Content starts

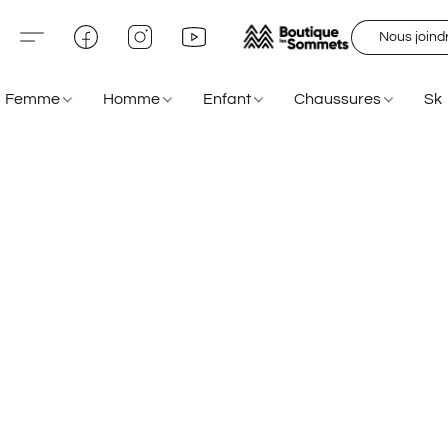
Nous joind
Femme
Homme
Enfant
Chaussures
Sk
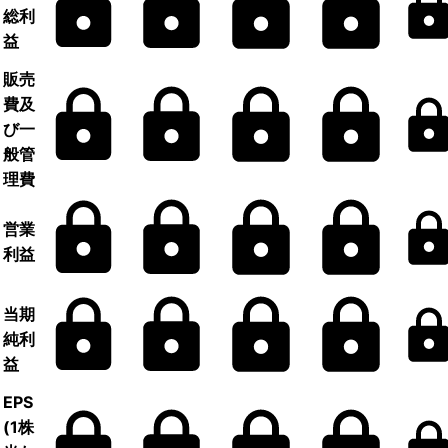
総利
益
販売
費及
び一
般管
理費
営業
利益
当期
純利
益
EPS
(1株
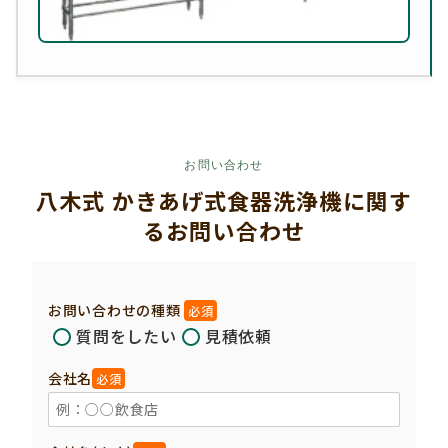
お問い合わせ
八木式 かきあげ式食器洗浄機に関す
るお問い合わせ
お問い合わせの種類
必須
質問をしたい
見積依頼
会社名
必須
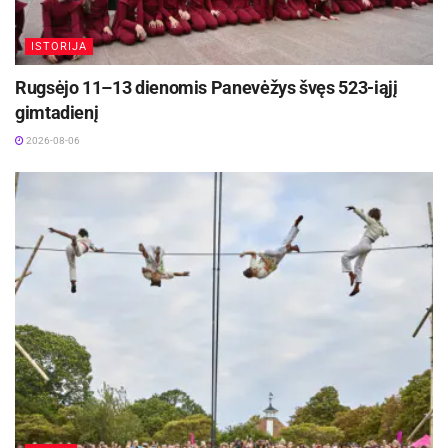
ISTORIJA
Rugsėjo 11–13 dienomis Panevėžys švęs 523-iąjį
gimtadienį
2026-08-06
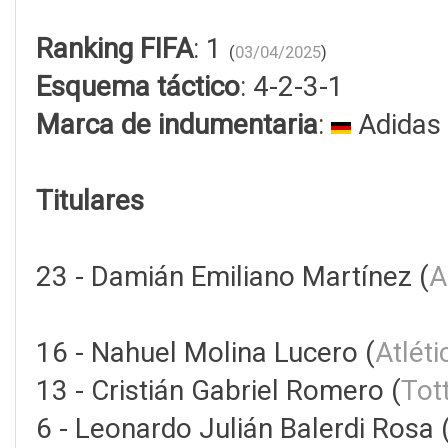
Ranking FIFA
: 1
(
03/04/2025
)
Esquema táctico
: 4-2-3-1
Marca de indumentaria
:
Adidas
Titulares
23 - Damián Emiliano Martínez (
A
16 - Nahuel Molina Lucero (
Atlét
13 - Cristián Gabriel Romero (
Tot
6 - Leonardo Julián Balerdi Rosa 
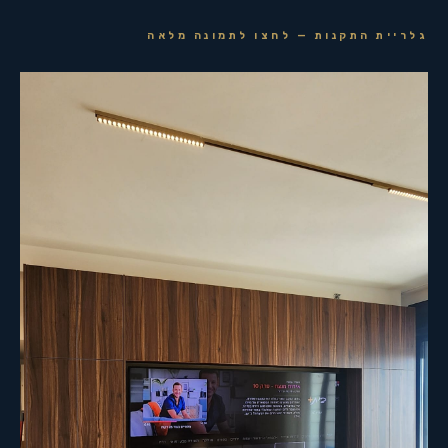
גלריית התקנות — לחצו לתמונה מלאה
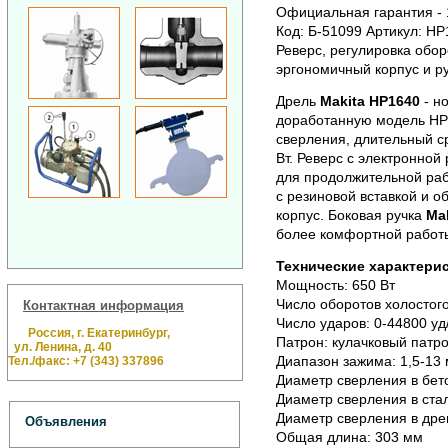
Официальная гарантия - 1
Код: Б-51099 Артикул: HP
Реверс, регулировка обор
эргономичный корпус и р
Дрель
Makita HP1640
- н
доработанную модель HP
сверления, длительный с
Вт. Реверс с электронной
для продолжительной ра
с резиновой вставкой и 
корпус. Боковая ручка
Ma
более комфортной работы
Технические характерис
Мощность: 650 Вт
Число оборотов холостого
Контактная информация
Число ударов: 0-44800 уд
Россия, г. Екатеринбург,
Патрон: кулачковый патр
ул. Ленина, д. 40
Диапазон зажима: 1,5-13
Тел./факс: +7 (343) 337896
Диаметр сверления в бет
Диаметр сверления в ста
Диаметр сверления в дре
Объявления
Общая длина: 303 мм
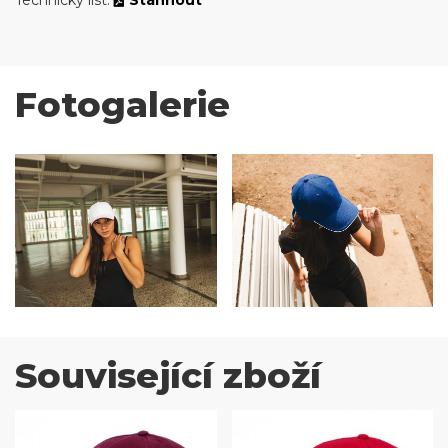
Technický list:
Stáhnout
Fotogalerie
Související zboží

Content ends

What to do:
Search the records for the string "сверления" and return every line in which it occurs.

Response area:
сверления, длительный с
Диаметр сверления в бет
Диаметр сверления в ста
Диаметр сверления в дре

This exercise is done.